Directions for this task.
Wherever the records include pictures, skip them and transcribe all the rest word for word.

┌─ Material shown

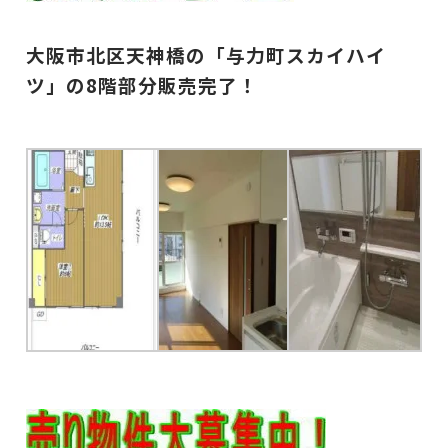
大阪市北区天神橋の「与力町スカイハイ
ツ」の8階部分
販売完了！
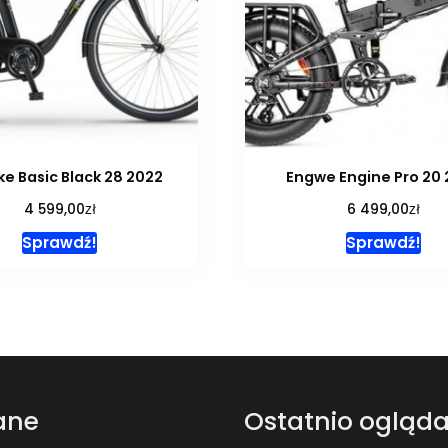
ke Basic Black 28 2022
Engwe Engine Pro 20
zł
zł
4 599,00
6 499,00
Sprawdź!
Sprawdź!
ane
Ostatnio ogląd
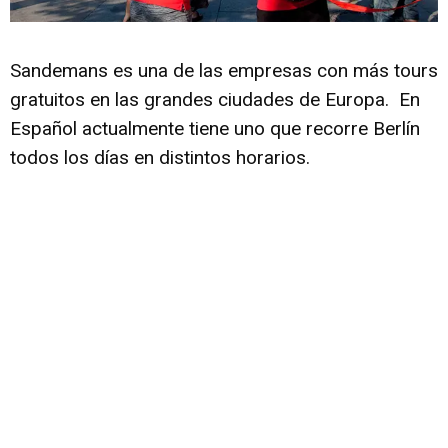
Sandemans es una de las empresas con más tours
gratuitos en las grandes ciudades de Europa. En
Español actualmente tiene uno que recorre Berlín
todos los días en distintos horarios.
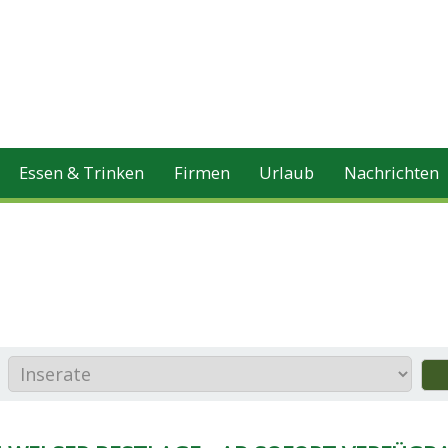
Essen & Trinken
Firmen
Urlaub
Nachrichten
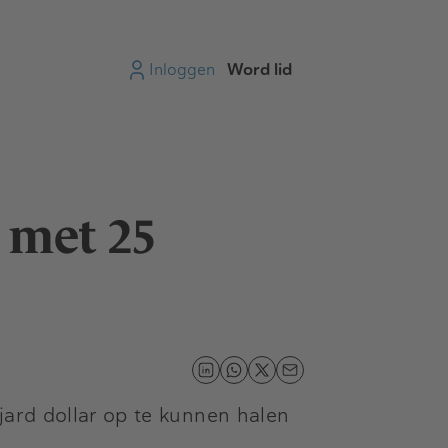
Inloggen
Word lid
 met 25
jard dollar op te kunnen halen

└─

Answer to this exercise.
大阪市北区天神橋の「与力町スカイハイ
ツ」の8階部分
販売完了！
ke Basic Black 28 2022
Engwe Engine Pro 20
zł
zł
4 599,00
6 499,00
Sprawdź!
Sprawdź!
ane
Ostatnio ogląd
Sandemans es una de las empresas con más tours
gratuitos en las grandes ciudades de Europa. En
Español actualmente tiene uno que recorre Berlín
todos los días en distintos horarios.
Essen & Trinken
Firmen
Urlaub
Nachrichten
Inloggen
Word lid
 met 25
jard dollar op te kunnen halen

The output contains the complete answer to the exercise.